Preservation And Fermentation – sugar helps to lower the ‘water activity’ in recipes by reducing the amount of available water, thereby, reducing microbial growth; like salt, sugar is a natural preservative. Jams, jellies and fruit cakes can actually last a long time before molds can grow specifically because of the presence of sugar. Sugars also provide a source of food for microorganisms which ferment the sugar to produce a desired end product like kefir, beer, pickles, or bread and yeast-leavened baked products. Sugars help to produce carbon dioxide which helps baked good to rise and provides some effervescence or bubbles to thing like kefir.
Caramelization – heat causes sugars to change and form brown colors and a nutty flavor; caramels, toffee and sauces, caramelized onions, potatoes for example.
Millard Browning – color and flavor changes with heat and amino acids helps to provide a sense of visual appeal, flavor and pleasure with eating that we get with baked goods like bread, muffins, toasted marshmallows, pretzels, pan-fried dumplings, seared steak, etc.
Crystallization, Boiling Point Increase And Lowering Of Freezing Point – being able to control the crystallization of sugar allows for confectioneries to create different texture for different treats and candies. Sugar can also be used to increase the boiling temperature to allow for better control of consistencies and textures of food. Without this ability, common foods that we eat would be unpalatable; sponge cake would not be tender and ice cream would not be smooth but rather have little crystals of sugar – yuck!
Texture And Appearance – sugar helps to increase the pleasure of eating, or ‘mouth feel’ as food scientists call it. Sugar makes it possible to have crunchy pickles, light and fluffy meringues, or spongy angle food cake.

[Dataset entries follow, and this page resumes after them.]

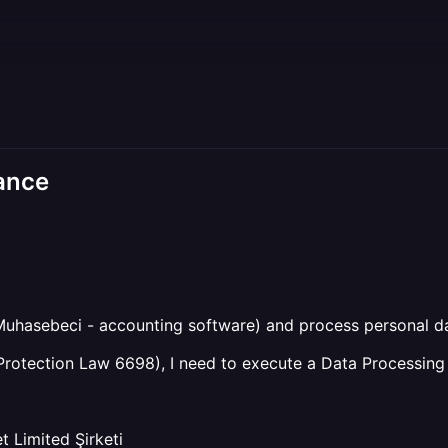
ance
Muhasebeci - accounting software) and process personal da
rotection Law 6698), I need to execute a Data Processing
 Limited Şirketi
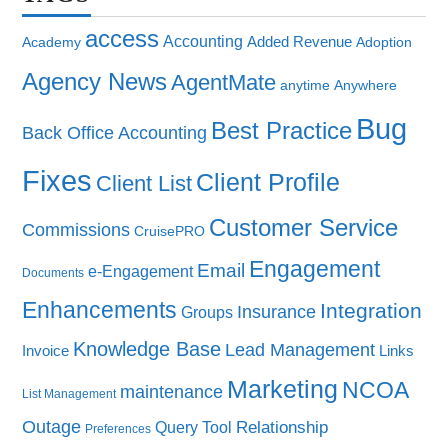
access
Accounting
Added Revenue
Academy
Adoption
Agency News
AgentMate
anytime
Anywhere
Bug
Best Practice
Back Office Accounting
Fixes
Client Profile
Client List
Customer Service
Commissions
CruisePRO
Engagement
Email
e-Engagement
Documents
Enhancements
Integration
Insurance
Groups
Knowledge Base
Lead Management
Invoice
Links
Marketing
NCOA
maintenance
List Management
Outage
Query Tool
Relationship
Preferences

During the workshop, I had the opportunity to eat Vanilla Genoise Cake with Swiss Meringue Buttercream made with, and without, sugar. I can tell you I almost gagged when I tried the sugar-free version. The cake was dense and flavorless and tasted what I imagine wallpaper paste must taste like. The icing was like plain, unsalted butter – no thanks.
What About Our Sugar Consumption?
If you believed everything you heard or read without checking out the facts, it would seem that Canadians are eating buckets of sugar every year. It’s true that sugar consumption has increased over the past 100 years. And it’s also true that teenage boys are the largest consumers, but the evidence suggests that Canadians aren’t doing too badly at all.
Unlike our US neighbors who tend to consume far more soft drinks and other sweetened beverages like iced tea, lemonade, etc Canadians are consuming about 11% of their total energy/calories from added sugars, well below the Institute of Medicine’s suggested maximum of 25%.
Not only that, but Canadian consumption of sugar has been declining over the past four decades. On average, Canadian adults consume nearly 1/3 less added sugars that US adults.
Disclaimer: The content is purely informative and educational in nature and should not be construed as medical advice. Please use the content only in consultation with an appropriate certified medical or healthcare professional.